[DATA RECORDS]
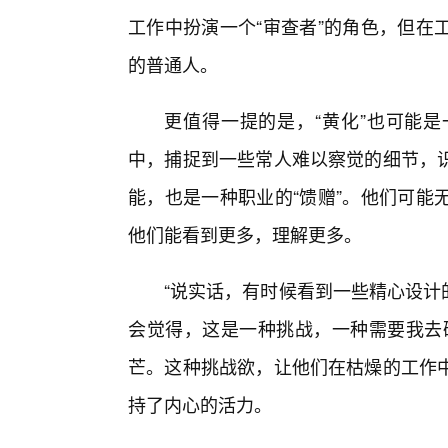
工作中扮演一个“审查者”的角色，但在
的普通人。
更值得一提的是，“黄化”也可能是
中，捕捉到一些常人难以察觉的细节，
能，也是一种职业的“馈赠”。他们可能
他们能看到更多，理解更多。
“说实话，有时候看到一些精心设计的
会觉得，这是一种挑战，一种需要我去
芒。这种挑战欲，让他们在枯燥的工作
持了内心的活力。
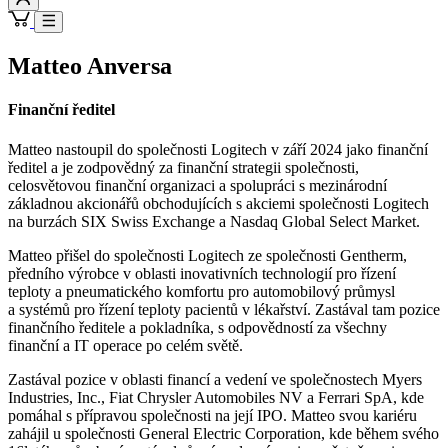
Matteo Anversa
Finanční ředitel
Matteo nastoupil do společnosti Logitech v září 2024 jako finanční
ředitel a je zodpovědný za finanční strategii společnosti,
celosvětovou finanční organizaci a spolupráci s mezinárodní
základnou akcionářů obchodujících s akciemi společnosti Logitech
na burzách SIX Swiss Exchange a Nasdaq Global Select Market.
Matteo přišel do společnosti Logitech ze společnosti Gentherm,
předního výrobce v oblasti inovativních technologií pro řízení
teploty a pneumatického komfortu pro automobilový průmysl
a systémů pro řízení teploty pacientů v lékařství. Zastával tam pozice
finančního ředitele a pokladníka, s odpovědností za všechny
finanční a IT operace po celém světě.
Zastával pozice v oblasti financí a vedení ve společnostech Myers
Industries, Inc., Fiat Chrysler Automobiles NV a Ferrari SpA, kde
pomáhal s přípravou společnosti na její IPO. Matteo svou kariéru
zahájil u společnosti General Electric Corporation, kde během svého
--
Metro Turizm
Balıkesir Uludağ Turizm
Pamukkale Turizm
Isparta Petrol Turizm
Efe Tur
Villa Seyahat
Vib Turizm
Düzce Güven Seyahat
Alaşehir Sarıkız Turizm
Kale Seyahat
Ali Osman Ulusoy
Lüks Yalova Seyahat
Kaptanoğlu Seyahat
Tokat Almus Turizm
...
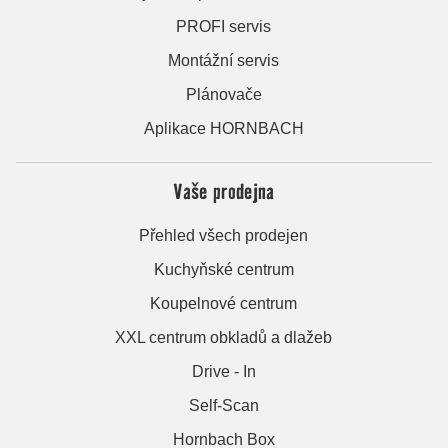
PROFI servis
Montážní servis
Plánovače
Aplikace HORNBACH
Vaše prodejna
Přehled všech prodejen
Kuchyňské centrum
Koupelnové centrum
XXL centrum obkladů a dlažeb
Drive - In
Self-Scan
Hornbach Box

[ABOUT THIS EXERCISE] From the listing above, the lines starting with the one that has "Koupelnové centrum" and running through the one that has "Hornbach Box" should be copied exactly, ends included.

[SOLUTION TO THIS TASK]
Koupelnové centrum
XXL centrum obkladů a dlažeb
Drive - In
Self-Scan
Hornbach Box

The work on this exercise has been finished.